Secondo alcuni, sarebbero arrivati a stringere patti di non belligeranza con i miliziani di Al Baghdadi, lasciandogli spazi di manovra, per concentrarsi invece sulla repressione delle forze secessioniste dei moderati e filo occidentali. Il governo sciita e filo-iraniano dell’ex primo ministro Maliki in Iraq è anch’egli fortemente responsabile dell’ascesa dell’Isis; la sua politica repressiva, segregatoria e discrimatoria nei confronti dei sunniti iracheni ha generato odio e rancore in molti di questi, tra i quali numerosi ex militari dell’esercito di Saddam Hussein, che hanno rapidamente ingrossato le fila dell’Isis e alimentato la ribellione nel nord dell’Iraq, a prevalenza sunnita, degli ultimi mesi.

Responsabili sono anche le monarchie petrolifere del Golfo e la Turchia per aver utilizzato, finanziato, armato ed addestrato le organizzazioni estremiste sunnite con lo scopo di rompere l'arco sciita, che copriva Iraq, Siria e Libano, e che aveva in Teheran la propria regia. Da quei movimenti trae origine l’Isis. Responsabile è l'Iran che per le sue ambizioni di egemonia regionale, per l’ingerenza negli affari interni dei paesi arabi vicini, infiltrando centinaia di agenti segreti nelle comunità sciite, ha messo in serio pericolo la stabilità regionale e ha spinto i governi sunniti a finanziare movimenti che si sono poi rivelati terreno fertile per i jihadisti e gli estremisti islamici.

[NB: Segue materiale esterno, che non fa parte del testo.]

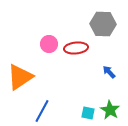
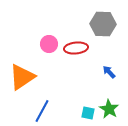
orange triangle: moved 2 px right
green star: moved 1 px left, 1 px up
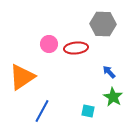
green star: moved 4 px right, 12 px up
cyan square: moved 2 px up
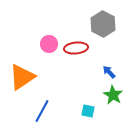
gray hexagon: rotated 25 degrees clockwise
green star: moved 2 px up
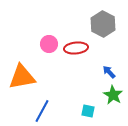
orange triangle: rotated 24 degrees clockwise
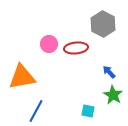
blue line: moved 6 px left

Responsabili sono gli Stati Uniti, per la loro incapacità politica di prevedere il fenomeno islamista, per l’imperizia diplomatica negli affari medio-orientali e da ultimo per la loro gestione disastrosa e caotica del caso iracheno. Responsabile è infine anche l’Europa, soggetto politico troppo debole, priva di una politica estera medio-orientale coerente, spesso oscillante tra il dialogo “interessato” con governi dittatoriali e il sostegno pallido a movimenti di liberazione. Solo se la reazione armata della comunità internazionale contro l’Isis sarà accompagnata da una strategia di sviluppo economico e politico delle regioni depresse del medio-oriente e da un vero, disinteressato sostegno alle popolazioni più deboli ed indifese di quell’area sensibile, potremo sperare di debellare il califfato, arginare l’estremismo islamico e riaffermare la pace e la stabilità di una regione vitale per la nostra stessa esistenza.